Donor screening procedure“The submitted applications undergo careful review by various professionals, ensuring no disqualifying factors. Approved applicants move to a one-on-one interview, and undergo psychological and medical assessments, ensuring mental and physical fitness. The psychological assessment focuses on counselling, evaluating emotional capacity, and assessing potential psychological harm. The medical assessment includes health checks, ultrasounds, and blood tests for infectious diseases.”

Embarking on a legal & ethical journey

Selecting an egg donor in South Africa entails adherence to legal and ethical guidelines. The legislation regarding egg donation applies to all entities engaged in the process, including egg donation agencies, clinics, donors, and recipients.
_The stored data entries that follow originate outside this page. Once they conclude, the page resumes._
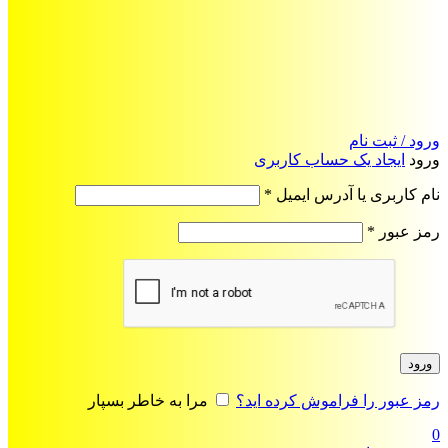
ورود / ثبت نام
ورود
ایجاد یک حساب کاربری
الزامی
نام کاربری یا آدرس ایمیل
*
الزامی
رمز عبور
*
ورود
رمز عبور را فراموش کرده اید؟
مرا به خاطر بسپار
0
  • Children’s Act (Act 38 of 2005): In South Africa, Egg Donation is regulated by the National Health Act of 2003, Chapter 8, prohibiting the sale of donor eggs. Egg Donation Agencies must comply with South African law, preventing egg trafficking. Agency fees cover service delivery, ensuring the independence of egg donors, and safeguarding both donors and recipients.
  • Tissue Act (Act 65 of 1983): Chapter 5 of the Human Tissue Act 65 of 1983, Section 33, prohibits revealing the identity of living donors without written consent. South African law mandates non-disclosure of egg donor identities for anonymity. Childhood pictures can be shared, but direct meetings between recipients and donors are not allowed, to ensure confidentiality.
  • National Health Act (Act 61 of 2003): Chapter 8 of the Human Tissue Act (Act 65 of 1983) oversees the control of blood, tissue, and gametes. Section 33 prohibits disclosing information about living donors without written consent. Section 57 bans reproductive cloning, with exceptions for therapeutic cloning. Section 58 regulates tissue removal and transplantation, requiring hospital authorization. Section 60 prohibits payment for tissue, blood, or gametes, except for reasonable costs. Section 63 permits donation to prescribed institutions. Section 65 allows donors to revoke donations before transplantation.